Autre compromis, mais que les « malchanceux » jugeront radical : limiter le nombre de participants, spécialement les participants de l’étranger. La proposition provient du géographe britannique Edward Hall, de l’Université de Dundee, qui a analysé le dernier congrès de la Société royale de géographie; les résultats sont parus dans Area, publication de cette association. Il en ressort que 95% des 810 tonnes métriques de carbone émises par les 4 millions de kilomètres parcourus par les participants résultent de voyages internationaux.

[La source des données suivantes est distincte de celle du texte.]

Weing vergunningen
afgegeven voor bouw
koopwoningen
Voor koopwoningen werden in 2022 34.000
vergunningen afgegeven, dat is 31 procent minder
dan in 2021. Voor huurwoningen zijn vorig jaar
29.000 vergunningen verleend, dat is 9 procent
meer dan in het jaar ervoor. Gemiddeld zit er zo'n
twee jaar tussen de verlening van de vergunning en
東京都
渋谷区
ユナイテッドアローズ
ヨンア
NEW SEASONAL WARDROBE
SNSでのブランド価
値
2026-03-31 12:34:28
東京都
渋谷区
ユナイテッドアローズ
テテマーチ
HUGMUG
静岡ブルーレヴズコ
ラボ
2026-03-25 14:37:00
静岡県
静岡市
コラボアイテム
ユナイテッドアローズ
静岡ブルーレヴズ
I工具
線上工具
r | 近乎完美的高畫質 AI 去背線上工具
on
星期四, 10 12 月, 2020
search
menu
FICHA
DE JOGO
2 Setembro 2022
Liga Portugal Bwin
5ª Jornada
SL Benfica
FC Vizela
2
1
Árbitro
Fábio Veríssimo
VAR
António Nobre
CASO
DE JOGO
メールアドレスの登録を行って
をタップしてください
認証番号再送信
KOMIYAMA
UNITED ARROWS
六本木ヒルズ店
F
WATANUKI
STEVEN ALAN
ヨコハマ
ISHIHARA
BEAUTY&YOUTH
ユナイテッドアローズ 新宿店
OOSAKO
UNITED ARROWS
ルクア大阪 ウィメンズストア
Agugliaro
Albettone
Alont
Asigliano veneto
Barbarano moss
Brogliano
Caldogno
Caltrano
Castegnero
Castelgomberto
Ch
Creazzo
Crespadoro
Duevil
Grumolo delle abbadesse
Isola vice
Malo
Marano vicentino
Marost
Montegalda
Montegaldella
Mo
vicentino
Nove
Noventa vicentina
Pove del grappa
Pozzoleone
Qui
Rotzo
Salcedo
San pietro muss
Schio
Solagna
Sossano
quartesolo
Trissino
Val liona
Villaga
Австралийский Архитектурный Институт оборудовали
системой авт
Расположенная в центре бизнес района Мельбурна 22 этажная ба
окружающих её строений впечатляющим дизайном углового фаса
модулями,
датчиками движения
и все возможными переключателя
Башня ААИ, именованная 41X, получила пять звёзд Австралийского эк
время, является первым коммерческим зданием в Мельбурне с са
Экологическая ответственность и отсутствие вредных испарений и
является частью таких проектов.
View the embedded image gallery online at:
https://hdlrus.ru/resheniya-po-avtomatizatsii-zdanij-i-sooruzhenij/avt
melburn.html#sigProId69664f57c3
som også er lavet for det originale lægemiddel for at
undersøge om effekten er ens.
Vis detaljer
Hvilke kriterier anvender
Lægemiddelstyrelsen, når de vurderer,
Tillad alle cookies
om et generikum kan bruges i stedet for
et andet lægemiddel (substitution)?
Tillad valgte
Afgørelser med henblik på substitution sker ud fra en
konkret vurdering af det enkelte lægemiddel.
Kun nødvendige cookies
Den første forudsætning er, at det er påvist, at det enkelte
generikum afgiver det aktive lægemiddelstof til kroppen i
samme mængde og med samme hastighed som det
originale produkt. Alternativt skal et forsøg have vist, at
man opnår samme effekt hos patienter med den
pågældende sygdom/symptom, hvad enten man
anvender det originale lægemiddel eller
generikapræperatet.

Mais on pourra rétorquer à cela qu’un congrès britannique attire un plus grand nombre de participants internationaux —si on compte les Irlandais, les Français ou les Allemands— qu’un congrès américain...

Un dernier facteur pèse dans la balance : le congrès scientifique constitue une « industrie » en pleine expansion. Un fournisseur de services, Conference Service Mandl, en recense 4000 dans les deux prochaines années. Et les congrès eux-mêmes grossissent : celui de l’Union géophysique américaine est passée de 5000 à 6000 participants en cinq ans, sans compter celui de cette année; et le congrès Neuroscience est passé de 1500 en 2005... à 35 000 cette année. Comment mettre un frein, et faut-il seulement mettre un frein?